**Prompt**
Nothing in the records should be left out; transcribe them exactly.

**Exercise material**
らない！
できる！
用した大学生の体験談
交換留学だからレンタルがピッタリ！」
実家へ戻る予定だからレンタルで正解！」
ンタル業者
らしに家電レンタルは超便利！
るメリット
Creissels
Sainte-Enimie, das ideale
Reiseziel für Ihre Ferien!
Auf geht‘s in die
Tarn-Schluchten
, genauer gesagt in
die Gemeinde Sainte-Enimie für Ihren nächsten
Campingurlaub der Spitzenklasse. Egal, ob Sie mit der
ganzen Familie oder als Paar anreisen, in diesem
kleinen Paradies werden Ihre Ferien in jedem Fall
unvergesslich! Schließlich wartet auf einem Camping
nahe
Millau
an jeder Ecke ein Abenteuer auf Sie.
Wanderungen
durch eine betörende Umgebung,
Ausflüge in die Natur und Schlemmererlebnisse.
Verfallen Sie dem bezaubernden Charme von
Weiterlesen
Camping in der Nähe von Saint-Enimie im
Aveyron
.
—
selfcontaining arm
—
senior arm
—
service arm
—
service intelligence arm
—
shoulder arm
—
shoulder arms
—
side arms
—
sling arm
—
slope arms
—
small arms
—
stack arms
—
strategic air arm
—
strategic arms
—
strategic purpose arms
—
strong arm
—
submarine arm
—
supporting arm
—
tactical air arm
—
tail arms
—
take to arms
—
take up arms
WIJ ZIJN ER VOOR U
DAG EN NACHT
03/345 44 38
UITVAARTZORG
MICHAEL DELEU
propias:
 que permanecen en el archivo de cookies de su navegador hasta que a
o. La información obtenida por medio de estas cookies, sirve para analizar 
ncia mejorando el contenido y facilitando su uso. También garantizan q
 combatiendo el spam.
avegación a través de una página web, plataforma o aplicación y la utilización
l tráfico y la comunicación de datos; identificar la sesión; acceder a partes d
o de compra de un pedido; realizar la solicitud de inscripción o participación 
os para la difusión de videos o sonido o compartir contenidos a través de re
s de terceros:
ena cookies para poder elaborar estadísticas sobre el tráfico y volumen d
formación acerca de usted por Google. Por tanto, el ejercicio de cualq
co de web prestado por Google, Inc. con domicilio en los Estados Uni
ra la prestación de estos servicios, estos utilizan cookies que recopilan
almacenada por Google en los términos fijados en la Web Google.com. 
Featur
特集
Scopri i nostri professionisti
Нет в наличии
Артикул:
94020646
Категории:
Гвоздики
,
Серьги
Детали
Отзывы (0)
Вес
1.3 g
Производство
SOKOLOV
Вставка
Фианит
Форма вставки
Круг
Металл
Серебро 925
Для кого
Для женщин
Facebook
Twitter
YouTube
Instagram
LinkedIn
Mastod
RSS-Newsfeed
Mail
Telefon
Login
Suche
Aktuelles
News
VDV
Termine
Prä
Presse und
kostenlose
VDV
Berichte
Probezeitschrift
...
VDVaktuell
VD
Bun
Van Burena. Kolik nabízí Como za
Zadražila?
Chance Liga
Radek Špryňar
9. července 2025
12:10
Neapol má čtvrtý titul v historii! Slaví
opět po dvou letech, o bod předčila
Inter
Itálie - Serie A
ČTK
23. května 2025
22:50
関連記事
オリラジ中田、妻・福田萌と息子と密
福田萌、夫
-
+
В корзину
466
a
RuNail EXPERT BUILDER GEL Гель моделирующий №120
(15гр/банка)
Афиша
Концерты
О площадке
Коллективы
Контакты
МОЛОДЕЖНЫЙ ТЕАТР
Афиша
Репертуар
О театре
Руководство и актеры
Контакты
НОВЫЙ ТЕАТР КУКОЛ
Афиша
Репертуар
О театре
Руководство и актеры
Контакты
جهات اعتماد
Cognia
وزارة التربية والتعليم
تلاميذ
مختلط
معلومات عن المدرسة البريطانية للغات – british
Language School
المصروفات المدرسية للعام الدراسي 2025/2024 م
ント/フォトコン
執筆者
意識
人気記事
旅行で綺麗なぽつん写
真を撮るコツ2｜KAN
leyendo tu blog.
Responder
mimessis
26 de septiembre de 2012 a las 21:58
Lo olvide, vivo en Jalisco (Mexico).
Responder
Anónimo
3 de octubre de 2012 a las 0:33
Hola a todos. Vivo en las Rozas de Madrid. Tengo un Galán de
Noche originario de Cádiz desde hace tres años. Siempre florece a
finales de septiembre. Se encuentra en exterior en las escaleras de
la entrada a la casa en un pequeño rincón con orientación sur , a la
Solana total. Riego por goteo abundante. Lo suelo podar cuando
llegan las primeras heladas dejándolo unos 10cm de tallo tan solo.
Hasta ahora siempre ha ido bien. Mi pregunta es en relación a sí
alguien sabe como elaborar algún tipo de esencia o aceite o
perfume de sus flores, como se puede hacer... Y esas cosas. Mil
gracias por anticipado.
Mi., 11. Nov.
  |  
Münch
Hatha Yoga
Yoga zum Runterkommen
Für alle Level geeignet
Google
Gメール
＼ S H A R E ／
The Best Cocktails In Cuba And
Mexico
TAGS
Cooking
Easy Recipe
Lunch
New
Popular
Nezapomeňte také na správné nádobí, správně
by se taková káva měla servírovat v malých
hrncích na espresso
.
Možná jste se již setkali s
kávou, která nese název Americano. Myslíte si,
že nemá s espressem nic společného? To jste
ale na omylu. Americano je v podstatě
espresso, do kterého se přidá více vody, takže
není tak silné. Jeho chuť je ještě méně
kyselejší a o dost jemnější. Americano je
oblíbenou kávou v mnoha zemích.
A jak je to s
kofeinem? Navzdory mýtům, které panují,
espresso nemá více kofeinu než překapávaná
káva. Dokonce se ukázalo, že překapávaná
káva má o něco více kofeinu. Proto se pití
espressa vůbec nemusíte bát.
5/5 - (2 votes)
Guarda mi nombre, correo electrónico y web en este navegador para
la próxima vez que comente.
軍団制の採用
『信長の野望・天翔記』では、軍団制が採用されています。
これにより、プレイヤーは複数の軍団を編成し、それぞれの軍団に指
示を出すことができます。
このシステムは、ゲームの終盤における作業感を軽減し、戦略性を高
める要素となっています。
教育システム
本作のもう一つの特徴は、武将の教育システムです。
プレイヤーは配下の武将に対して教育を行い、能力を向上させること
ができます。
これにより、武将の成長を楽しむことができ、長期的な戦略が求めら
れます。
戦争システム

**Task output**
らない！
できる！
用した大学生の体験談
交換留学だからレンタルがピッタリ！」
実家へ戻る予定だからレンタルで正解！」
ンタル業者
らしに家電レンタルは超便利！
るメリット
Creissels
Sainte-Enimie, das ideale
Reiseziel für Ihre Ferien!
Auf geht‘s in die
Tarn-Schluchten
, genauer gesagt in
die Gemeinde Sainte-Enimie für Ihren nächsten
Campingurlaub der Spitzenklasse. Egal, ob Sie mit der
ganzen Familie oder als Paar anreisen, in diesem
kleinen Paradies werden Ihre Ferien in jedem Fall
unvergesslich! Schließlich wartet auf einem Camping
nahe
Millau
an jeder Ecke ein Abenteuer auf Sie.
Wanderungen
durch eine betörende Umgebung,
Ausflüge in die Natur und Schlemmererlebnisse.
Verfallen Sie dem bezaubernden Charme von
Weiterlesen
Camping in der Nähe von Saint-Enimie im
Aveyron
.
—
selfcontaining arm
—
senior arm
—
service arm
—
service intelligence arm
—
shoulder arm
—
shoulder arms
—
side arms
—
sling arm
—
slope arms
—
small arms
—
stack arms
—
strategic air arm
—
strategic arms
—
strategic purpose arms
—
strong arm
—
submarine arm
—
supporting arm
—
tactical air arm
—
tail arms
—
take to arms
—
take up arms
WIJ ZIJN ER VOOR U
DAG EN NACHT
03/345 44 38
UITVAARTZORG
MICHAEL DELEU
propias:
 que permanecen en el archivo de cookies de su navegador hasta que a
o. La información obtenida por medio de estas cookies, sirve para analizar 
ncia mejorando el contenido y facilitando su uso. También garantizan q
 combatiendo el spam.
avegación a través de una página web, plataforma o aplicación y la utilización
l tráfico y la comunicación de datos; identificar la sesión; acceder a partes d
o de compra de un pedido; realizar la solicitud de inscripción o participación 
os para la difusión de videos o sonido o compartir contenidos a través de re
s de terceros:
ena cookies para poder elaborar estadísticas sobre el tráfico y volumen d
formación acerca de usted por Google. Por tanto, el ejercicio de cualq
co de web prestado por Google, Inc. con domicilio en los Estados Uni
ra la prestación de estos servicios, estos utilizan cookies que recopilan
almacenada por Google en los términos fijados en la Web Google.com. 
Featur
特集
Scopri i nostri professionisti
Нет в наличии
Артикул:
94020646
Категории:
Гвоздики
,
Серьги
Детали
Отзывы (0)
Вес
1.3 g
Производство
SOKOLOV
Вставка
Фианит
Форма вставки
Круг
Металл
Серебро 925
Для кого
Для женщин
Facebook
Twitter
YouTube
Instagram
LinkedIn
Mastod
RSS-Newsfeed
Mail
Telefon
Login
Suche
Aktuelles
News
VDV
Termine
Prä
Presse und
kostenlose
VDV
Berichte
Probezeitschrift
...
VDVaktuell
VD
Bun
Van Burena. Kolik nabízí Como za
Zadražila?
Chance Liga
Radek Špryňar
9. července 2025
12:10
Neapol má čtvrtý titul v historii! Slaví
opět po dvou letech, o bod předčila
Inter
Itálie - Serie A
ČTK
23. května 2025
22:50
関連記事
オリラジ中田、妻・福田萌と息子と密
福田萌、夫
-
+
В корзину
466
a
RuNail EXPERT BUILDER GEL Гель моделирующий №120
(15гр/банка)
Афиша
Концерты
О площадке
Коллективы
Контакты
МОЛОДЕЖНЫЙ ТЕАТР
Афиша
Репертуар
О театре
Руководство и актеры
Контакты
НОВЫЙ ТЕАТР КУКОЛ
Афиша
Репертуар
О театре
Руководство и актеры
Контакты
جهات اعتماد
Cognia
وزارة التربية والتعليم
تلاميذ
مختلط
معلومات عن المدرسة البريطانية للغات – british
Language School
المصروفات المدرسية للعام الدراسي 2025/2024 م
ント/フォトコン
執筆者
意識
人気記事
旅行で綺麗なぽつん写
真を撮るコツ2｜KAN
leyendo tu blog.
Responder
mimessis
26 de septiembre de 2012 a las 21:58
Lo olvide, vivo en Jalisco (Mexico).
Responder
Anónimo
3 de octubre de 2012 a las 0:33
Hola a todos. Vivo en las Rozas de Madrid. Tengo un Galán de
Noche originario de Cádiz desde hace tres años. Siempre florece a
finales de septiembre. Se encuentra en exterior en las escaleras de
la entrada a la casa en un pequeño rincón con orientación sur , a la
Solana total. Riego por goteo abundante. Lo suelo podar cuando
llegan las primeras heladas dejándolo unos 10cm de tallo tan solo.
Hasta ahora siempre ha ido bien. Mi pregunta es en relación a sí
alguien sabe como elaborar algún tipo de esencia o aceite o
perfume de sus flores, como se puede hacer... Y esas cosas. Mil
gracias por anticipado.
Mi., 11. Nov.
  |  
Münch
Hatha Yoga
Yoga zum Runterkommen
Für alle Level geeignet
Google
Gメール
＼ S H A R E ／
The Best Cocktails In Cuba And
Mexico
TAGS
Cooking
Easy Recipe
Lunch
New
Popular
Nezapomeňte také na správné nádobí, správně
by se taková káva měla servírovat v malých
hrncích na espresso
.
Možná jste se již setkali s
kávou, která nese název Americano. Myslíte si,
že nemá s espressem nic společného? To jste
ale na omylu. Americano je v podstatě
espresso, do kterého se přidá více vody, takže
není tak silné. Jeho chuť je ještě méně
kyselejší a o dost jemnější. Americano je
oblíbenou kávou v mnoha zemích.
A jak je to s
kofeinem? Navzdory mýtům, které panují,
espresso nemá více kofeinu než překapávaná
káva. Dokonce se ukázalo, že překapávaná
káva má o něco více kofeinu. Proto se pití
espressa vůbec nemusíte bát.
5/5 - (2 votes)
Guarda mi nombre, correo electrónico y web en este navegador para
la próxima vez que comente.
軍団制の採用
『信長の野望・天翔記』では、軍団制が採用されています。
これにより、プレイヤーは複数の軍団を編成し、それぞれの軍団に指
示を出すことができます。
このシステムは、ゲームの終盤における作業感を軽減し、戦略性を高
める要素となっています。
教育システム
本作のもう一つの特徴は、武将の教育システムです。
プレイヤーは配下の武将に対して教育を行い、能力を向上させること
ができます。
これにより、武将の成長を楽しむことができ、長期的な戦略が求めら
れます。
戦争システム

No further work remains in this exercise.